Dr. Abraham Muwanguzi the Manager science and technology department National Planning Authority says they will be shifting implementation of different interventions;

“Most likely the end of this July, the new, not the new but the priorities that we are going to concentrate on, the NDP 3 will not be done away with but what will happen, will be the shifting in terms of implementation of different interventions and this will come out most likely the end of this month.”

He adds that the private sector could largely be affected by the reprioritization and thus called upon Ugandans to tighten.

“We should brace ourselves for the hard times because they are already here, the hard times are not yet to come, they are here. Especially in the business sector, the government has cut down on spending.”

The IMF and World bank project Ugandans economic growth at 4% for this calendar year 2021 while the National Planning Authority projects a 3.5% growth. But Dr. Fred Muhumuza, a senior economist at Makerere University notes that the indicators are good despite the uncertainty.

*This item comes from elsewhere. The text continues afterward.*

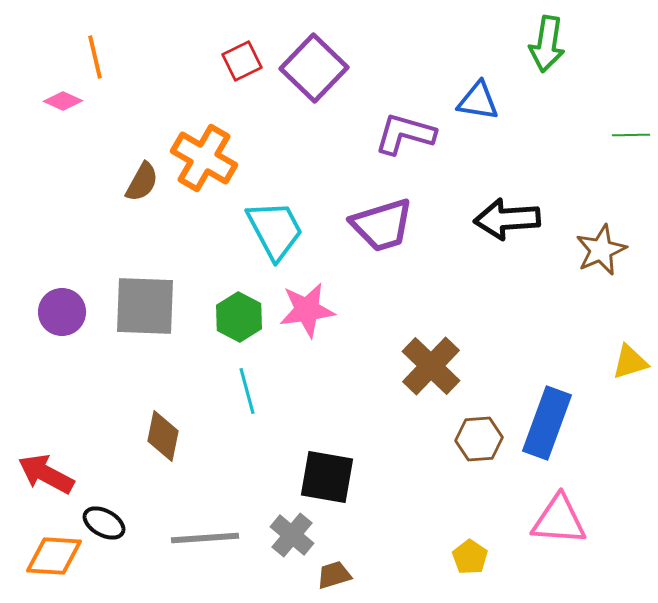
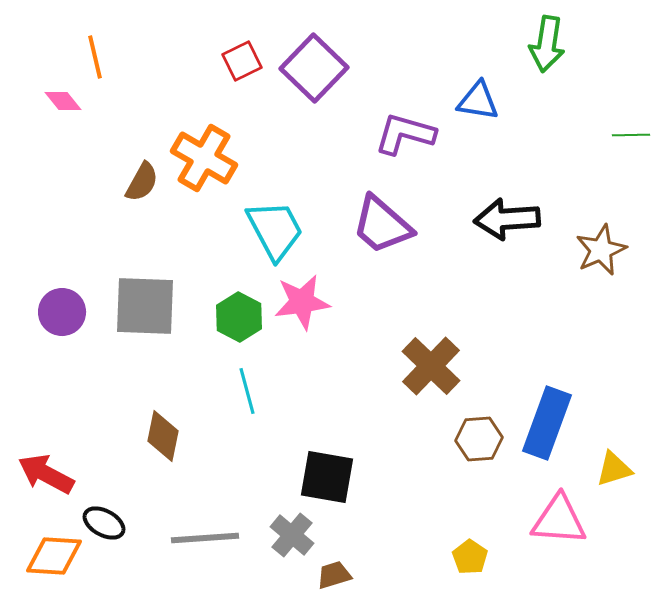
pink diamond: rotated 27 degrees clockwise
purple trapezoid: rotated 58 degrees clockwise
pink star: moved 5 px left, 8 px up
yellow triangle: moved 16 px left, 107 px down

“As we have learnt from the past, I don’t want to put figures, what I would do, is pick the NPA figure of 3.5% and the IMF higher figure of 4% and say the growth for this calendar year will be between that interval we are yet to discover is life going to be normal.”

Recently, experts from the National Planning Authority came up with a model to monitor COVID 19 but economists disagree with the data provided.
Muhumuza says; “The criteria is unable to provide accurate data, for now. We can say that the economy is stable.”

Budget cuts of up to 40% have also been effected this financial year as part of the efforts to support critical programs that would propel the country to the path of recovery key among them being industrialization and support to Small and Medium Industries.